CS Seminar- Meena Jagadeesan

TUES. & WED. / IDEAL/CS Seminar
September 6-7, 2022 / 11:00 am CDT (Chicago Time) in Mudd Library Room 3514

For Tuesday:

Title: Machine Learning in Digital Marketplaces: Interactions between Learners, Consumers, and Producers
Speaker: Meena Jagadeesan, University of California, Berkeley
Panopto: https://www.ideal.northwestern.edu/special-quarters/fall-2022/workshops/panopto-9-6-22

Abstract: Machine learning is typically analyzed as an isolated system. In reality, machine learning is often performed by a platform that is situated within a marketplace of consumers, producers, and other platforms performing machine learning. In this talk, we examine how the learning algorithm impacts and is affected by the marketplace, and we use recommender systems as a running example.

First, we show that competition between digital platforms need not align market outcomes with user preferences, challenging conventional economic wisdom. Roughly speaking, the number of users on the platform impacts how much data the platform has and thus the quality of its service. The platform thus doesn’t have to fully cater to users to have an edge over competitors. Moreover, this misalignment with user preferences persists even if platforms are required to share their data.

Next, we examine how algorithmic recommendations shape the content that producers create. When the platform’s recommendations are personalized, producers compete to have their content shown to individual users. This fine-grained competition can incentivize producers to specialize their content, which leads to the formation of genres. Furthermore, when there is sufficient specialization, producers can achieve positive profit at equilibrium, which is indicative of monopoly-like behavior.

More broadly, we highlight several avenues through which the learning algorithm and the marketplace interact with each other. To design effective learning algorithms and regulatory policy, researchers need to formalize and account for how machine learning is affected by the marketplace in which it occurs.

Based on joint work with Nikhil Garg, Moritz Hardt, Nika Haghtalab, Michael I. Jordan, Celestine Mendler-Dünner, and Jacob Steinhardt.

 

For Wednesday:

Title: Learning Equilibria in Matching Markets from Bandit Feedback
Speaker: Meena Jagadeesan, University of California, Berkeley
Panopto: https://www.ideal.northwestern.edu/special-quarters/fall-2022/workshops/panopto-9-7-22

Abstract: Two-sided matching platforms must find market outcomes that align with user preferences while simultaneously learning these preferences from data. In economics, alignment with user preferences is captured by the notion of stability (Gale and Shapley, 1962; Shapley and Shubik, 1971); however, stability is of limited value in the learning setting, given that preferences are inherently uncertain while they are being learned.

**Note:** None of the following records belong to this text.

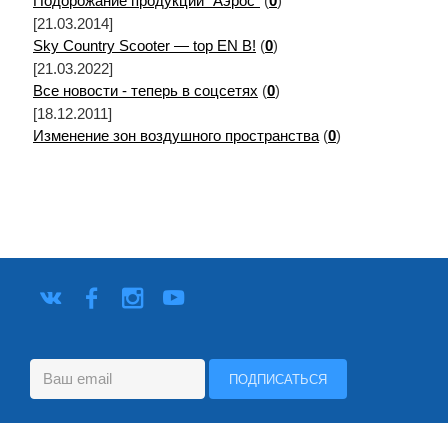
Подорожание продукции "Аэрос"
(
0
)
[21.03.2014]
Sky Country Scooter — top EN B!
(
0
)
[21.03.2022]
Все новости - теперь в соцсетях
(
0
)
[18.12.2011]
Изменение зон воздушного пространства
(
0
)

To bridge this gap, we develop a framework for learning stable market outcomes under uncertainty, casting learning as a stochastic multi-armed bandit problem. Our primary setting is matching with transferable utilities, where the platform both matches agents and sets monetary transfers between them. Since stability is impossible to achieve under uncertainty, we instead propose an incentive-aware regret notion that captures how far a market outcome is from stable. Using this regret notion, we analyze how the structure of user preferences affects the complexity of learning. Algorithmically, we show that “optimism in the face of uncertainty,” the principle underlying many bandit algorithms, applies to a primal-dual formulation of matching with transfers and leads to near-optimal regret bounds.

Our work takes a step toward learning market outcomes that are aligned with user preferences in large, data-driven marketplaces.

Appeared at NeurIPS 2021; based on joint work with Alexander Wei, Yixin Wang, Michael I. Jordan, and Jacob Steinhardt.

Biography: Meena Jagadeesan is a 3rd year PhD student in computer science at UC Berkeley advised by Michael I. Jordan and Jacob Steinhardt. She works on the theoretical foundations of machine learning and algorithmic decision-making. Previously, she received an A.B. and S.M. in computer science from Harvard. Her research is supported by an Open Philanthropy AI Fellowship and a Paul and Daisy Soros Fellowship.